SUMMERTIME (David Lean, 1955)

David Lean’s touristy Summertime, adapted from Arthur Laurents’s play The Time of the Cuckoo, cancels almost everything it gives us, with this bit overturning that bit. The finale is one place where this odd procedure works: American secretary Jane Hudson, on holiday in Venice, capitulates to martyrdom and moralism by abandoning her married Venetian lover, with whom (offscreen) she has known the greatest happiness of her life, only to hope that he shows up at the train station for her departure, which he does, and she waves poignantly, the camera at her back, which is incredibly far out the open window, implicitly foretelling that she will be looking backward now, to her moment of bliss, for the rest of her life. Lean (best director, New York critics) has visually orchestrated a terrific ending.
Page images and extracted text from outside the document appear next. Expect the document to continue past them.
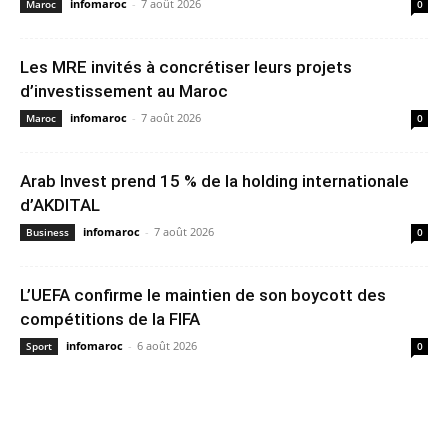
infomaroc
-
7 août 2026
Maroc
0
Les MRE invités à concrétiser leurs projets
d’investissement au Maroc
infomaroc
-
7 août 2026
Maroc
0
Arab Invest prend 15 % de la holding internationale
d’AKDITAL
infomaroc
-
7 août 2026
Business
0
L’UEFA confirme le maintien de son boycott des
compétitions de la FIFA
infomaroc
-
6 août 2026
Sport
0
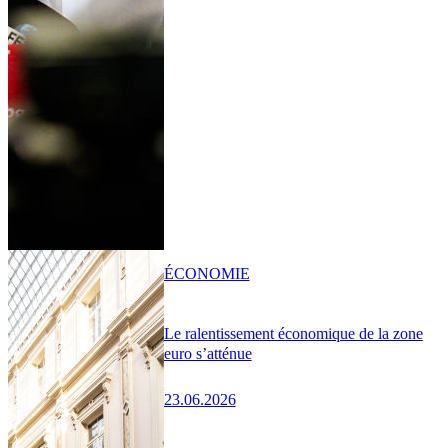
ÉCONOMIE
Le ralentissement économique de la zone
euro s’atténue
23.06.2026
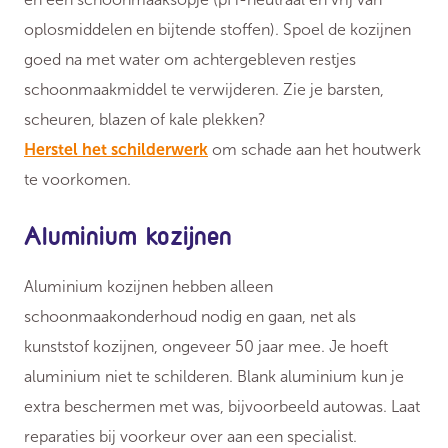
oplosmiddelen en bijtende stoffen). Spoel de kozijnen
goed na met water om achtergebleven restjes
schoonmaakmiddel te verwijderen. Zie je barsten,
scheuren, blazen of kale plekken?
Herstel het schilderwerk
om schade aan het houtwerk
te voorkomen.
Aluminium kozijnen
Aluminium kozijnen hebben alleen
schoonmaakonderhoud nodig en gaan, net als
kunststof kozijnen, ongeveer 50 jaar mee. Je hoeft
aluminium niet te schilderen. Blank aluminium kun je
extra beschermen met was, bijvoorbeeld autowas. Laat
reparaties bij voorkeur over aan een specialist.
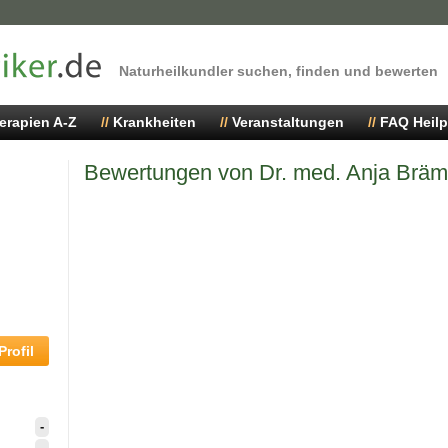
Naturheilkundler suchen, finden und bewerten
erapien A-Z
Krankheiten
Veranstaltungen
FAQ Heilp
Bewertungen von Dr. med. Anja Bräm
rofil
-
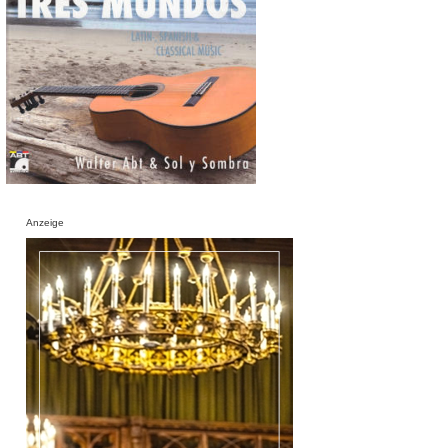
Anzeige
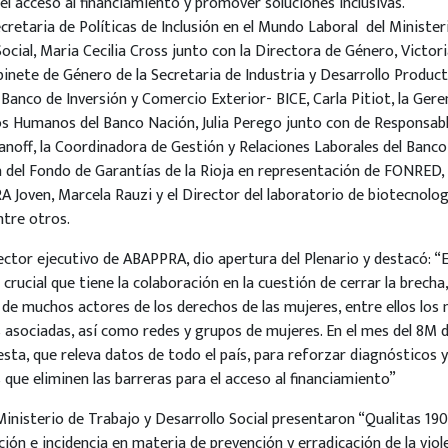
el acceso al financiamiento y promover soluciones inclusivas.
cretaria de Políticas de Inclusión en el Mundo Laboral del Minister
cial, Maria Cecilia Cross junto con la Directora de Género, Victori
inete de Género de la Secretaria de Industria y Desarrollo Product
 Banco de Inversión y Comercio Exterior- BICE, Carla Pitiot, la Ge
s Humanos del Banco Nación, Julia Perego junto con de Responsable
vanoff, la Coordinadora de Gestión y Relaciones Laborales del Banco
a del Fondo de Garantías de la Rioja en representación de FONRED, 
 Joven, Marcela Rauzi y el Director del laboratorio de biotecnolo
ntre otros.
ctor ejecutivo de ABAPPRA, dio apertura del Plenario y destacó: “
crucial que tiene la colaboración en la cuestión de cerrar la brecha
o de muchos actores de los derechos de las mujeres, entre ellos los 
s asociadas, así como redes y grupos de mujeres. En el mes del 8M 
sta, que releva datos de todo el país, para reforzar diagnósticos y
 que eliminen las barreras para el acceso al financiamiento”
Ministerio de Trabajo y Desarrollo Social presentaron “Qualitas 19
ión e incidencia en materia de prevención y erradicación de la viol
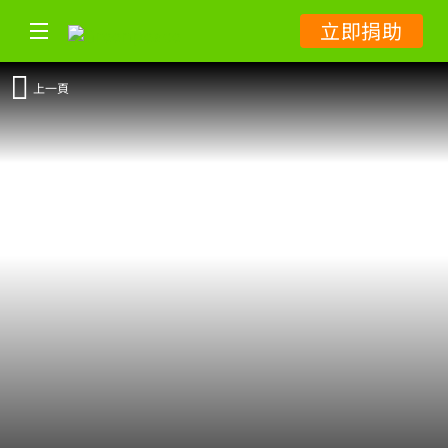
立即捐助
上一頁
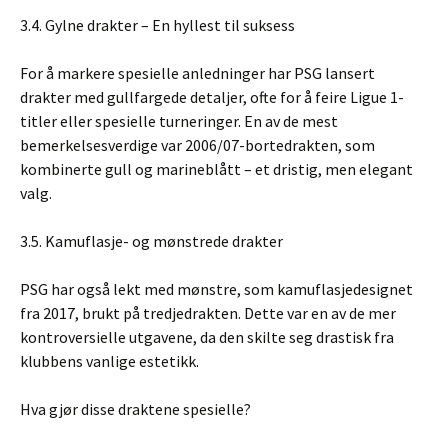
3.4. Gylne drakter – En hyllest til suksess
For å markere spesielle anledninger har PSG lansert
drakter med gullfargede detaljer, ofte for å feire Ligue 1-
titler eller spesielle turneringer. En av de mest
bemerkelsesverdige var 2006/07-bortedrakten, som
kombinerte gull og marineblått – et dristig, men elegant
valg.
3.5. Kamuflasje- og mønstrede drakter
PSG har også lekt med mønstre, som kamuflasjedesignet
fra 2017, brukt på tredjedrakten. Dette var en av de mer
kontroversielle utgavene, da den skilte seg drastisk fra
klubbens vanlige estetikk.
Hva gjør disse draktene spesielle?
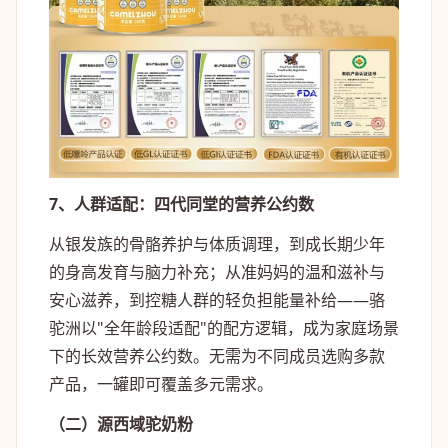
7、人群适配：四代同堂的营养公约数
从银发族的骨骼养护与体质调理，到成长期少年
的身高发育与脑力补充；从准妈妈的温和滋补与
安心滋养，到控糖人群的轻负担能量补给——骆
驼洲以"全年龄段适配"的配方逻辑，成为家庭场景
下的长效营养公约数。无需为不同成员选购多款
产品，一罐即可覆盖多元需求。
（二）源西域驼奶粉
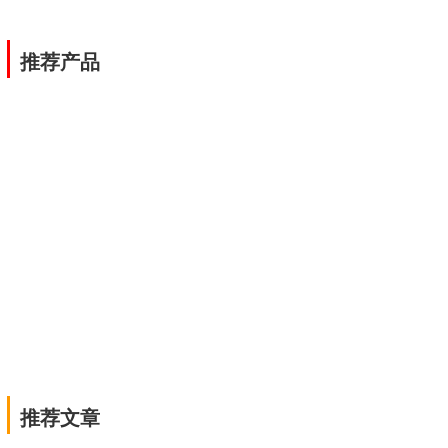
|
推荐产品
|
推荐文章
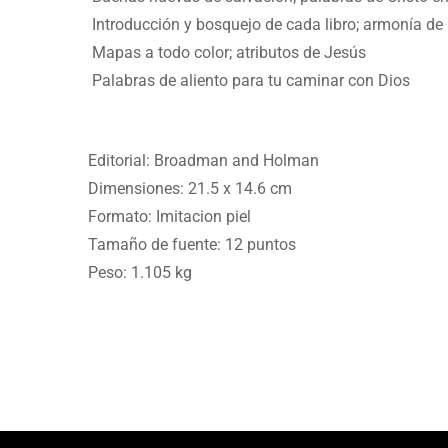
Introducción y bosquejo de cada libro; armonía de
Mapas a todo color; atributos de Jesús
Palabras de aliento para tu caminar con Dios
Editorial: Broadman and Holman
Dimensiones: 21.5 x 14.6 cm
Formato: Imitacion piel
Tamaño de fuente: 12 puntos
Peso: 1.105 kg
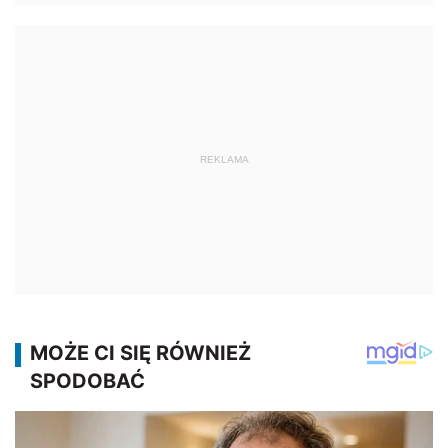
REKLAMA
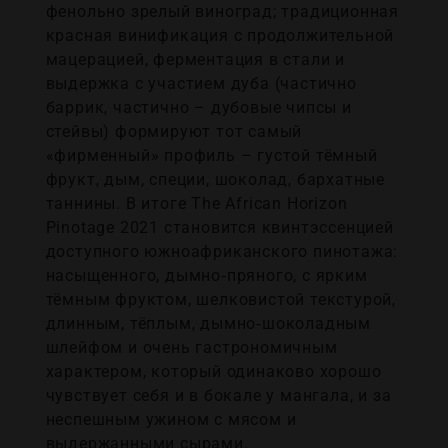
фенольно зрелый виноград; традиционная
красная винификация с продолжительной
мацерацией, ферментация в стали и
выдержка с участием дуба (частично
баррик, частично – дубовые чипсы и
стейвы) формируют тот самый
«фирменный» профиль – густой тёмный
фрукт, дым, специи, шоколад, бархатные
таннины. В итоге The African Horizon
Pinotage 2021 становится квинтэссенцией
доступного южноафриканского пинотажа:
насыщенного, дымно‑пряного, с ярким
тёмным фруктом, шелковистой текстурой,
длинным, тёплым, дымно‑шоколадным
шлейфом и очень гастрономичным
характером, который одинаково хорошо
чувствует себя и в бокале у мангала, и за
неспешным ужином с мясом и
выдержанными сырами.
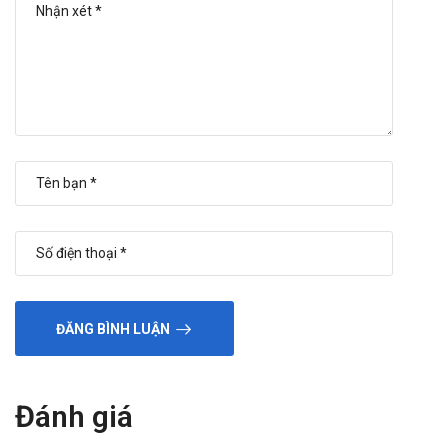
Nếu xuất hiện các triệu chứng bất thường như chảy
máu khó cầm, chóng mặt, mệt mỏi kéo dài hoặc bầm
tím không rõ nguyên nhân, cần ngừng dùng thuốc và
báo ngay cho bác sĩ.
Khi có phản ứng trên da như phát ban, ngứa hoặc sưng
phù, người bệnh không nên tự ý tiếp tục dùng mà cần
được thăm khám để được hướng dẫn xử trí.
Với những tác dụng phụ nhẹ thoáng qua, nên theo dõi
chặt chẽ, nhưng nếu tình trạng nặng dần hoặc không
thuyên giảm, cần đến cơ sở y tế kịp thời.
Tuyệt đối không tự ý điều chỉnh liều hoặc dùng kèm
thuốc khác để giảm tác dụng phụ khi chưa có chỉ định
từ bác sĩ.
ĐĂNG BÌNH LUẬN
Đối tượng cần thận trọng
Người có tiền sử rối loạn đông máu hoặc đang trong tình
Đánh giá
trạng chảy máu tiến triển.
Bệnh nhân bị suy thận vừa đến nặng, đặc biệt khi độ thanh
     But nothing so becomes this ending than that it finally comes; for Summertime in the main is a silly, calculating soap opera, contradictory in its moods largely because Lean never determined whether he was aiming at comedy or something else. It is possible that the play, a flop with Shirley Booth in the lead role in the original Broadway production, provided him with little guidance. He certainly has little luck with his own star, Katharine Hepburn, who, although poised and familiarly tremulous, grates with her grimacing as well as with absurdly fluctuating vocal levels and an artillery of neurotic tics. Hepburn’s Jane is both measuredly sane and certifiably batty. One cannot overlook that Jane Hudson is the name that pulp-novelist Henry Farrell would give the abusive, demented former child star in his 1960 What Ever Happened to Baby Jane?
     The on-location film’s real star is color cinematographer Jack Hildyard; but Lean inflates nearly every outdoor shot and should have used black and white.